Jan. 17 (Bloomberg) -- Vietnam Oil & Gas Group halted its $4 billion project in Venezuela’s Orinoco Belt as the world’s highest inflation rate and currency controls hinder investment.
A surging gap between Venezuela’s official and black-market exchange rates is increasing the cost of importing components, while inflation is pushing up labor costs, Le Minh Hong, deputy chief executive officer of the crude producer known as PetroVietnam, said in a telephone interview.
“Venezuela’s investment environment is not favorable at present,” Hong said, adding the company continues negotiations with the Venezuelan government.
The bolivar’s 73 percent slump on the black market in 2013 is causing shortages of everything from food to machinery parts in a country that needs to import most of its goods, while dollar purchases at a stronger official rate are restricted. The lack of supplies is stoking inflation that reached 56 percent last year, more than double the previous year’s rate.

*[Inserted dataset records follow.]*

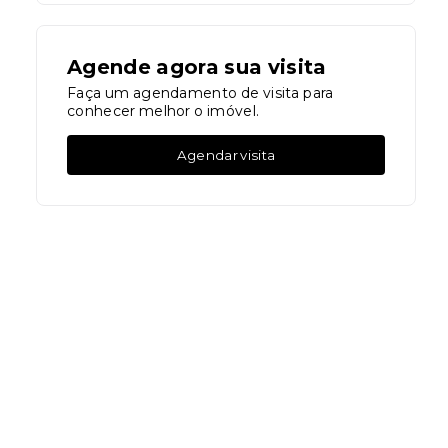
Agende agora sua visita
Faça um agendamento de visita para
conhecer melhor o imóvel.
Agendar visita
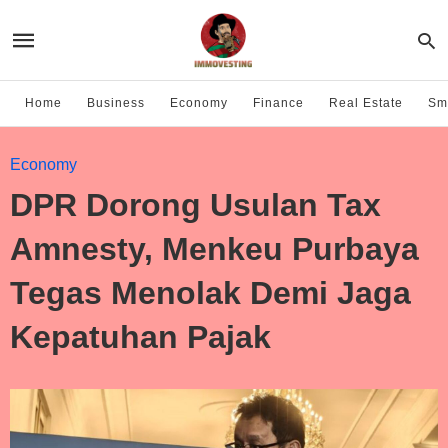
Home
Business
Economy
Finance
Real Estate
Sma
Economy
DPR Dorong Usulan Tax
Amnesty, Menkeu Purbaya
Tegas Menolak Demi Jaga
Kepatuhan Pajak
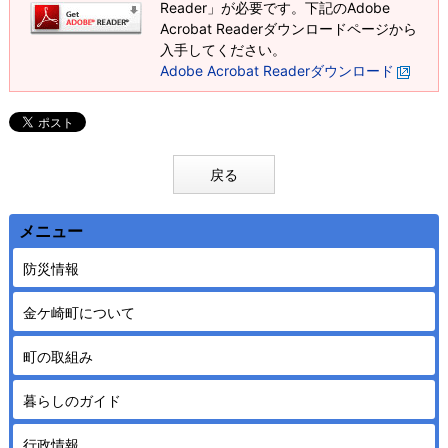
Reader」が必要です。下記のAdobe
Acrobat Readerダウンロードページから
入手してください。
Adobe Acrobat Readerダウンロード
戻る
メニュー
防災情報
金ケ崎町について
町の取組み
暮らしのガイド
行政情報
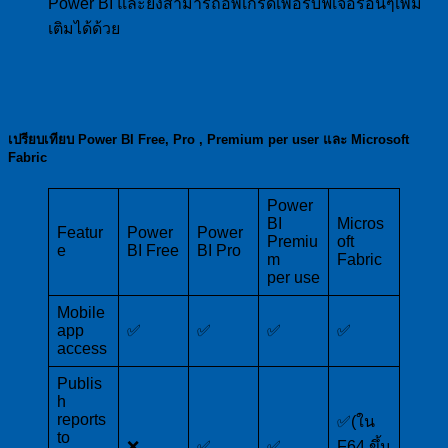
Power BI และยังสามารถอัพเกรดเพื่อรับฟีเจอร์อื่นๆเพิ่ม
เติมได้ด้วย
เปรียบเทียบ
Power BI Free, Pro , Premium per user
และ
Microsoft
Fabric
Power
BI
Micros
Featur
Power
Power
Premiu
oft
e
BI Free
BI Pro
m
Fabric
per use
Mobile
app
✅
✅
✅
✅
access
Publis
h
reports
✅(ใน
to
❌
✅
✅
F64 ขึ้น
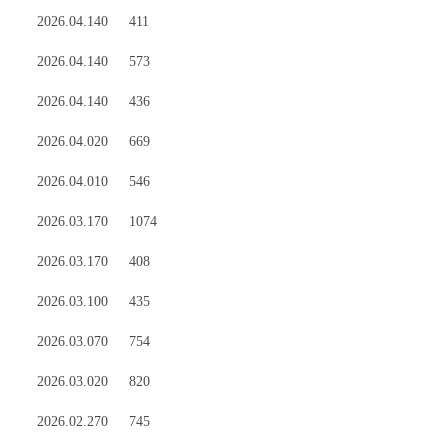
2026.04.14
0
411
2026.04.14
0
573
2026.04.14
0
436
2026.04.02
0
669
2026.04.01
0
546
2026.03.17
0
1074
2026.03.17
0
408
2026.03.10
0
435
2026.03.07
0
754
2026.03.02
0
820
2026.02.27
0
745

Crude producers have held back on investment in Venezuela amid deteriorating economic conditions and expropriations. Last year, Malaysia’s Petroliam Nasional Bhd. left the Carabobo-1 block and Russia’s OAO Lukoil exited Junin-6 in Orinoco.
Recent measures to allow foreign oil producers to receive more bolivars for their dollars are not sufficient to revive investment because many imported products are priced at the black market rate, said Pedro Bellorin, an energy contract lawyer at Bellorin, Guzman y Monna Abogados in Puerto La Cruz, a city where the Orinoco Belt oil is processed.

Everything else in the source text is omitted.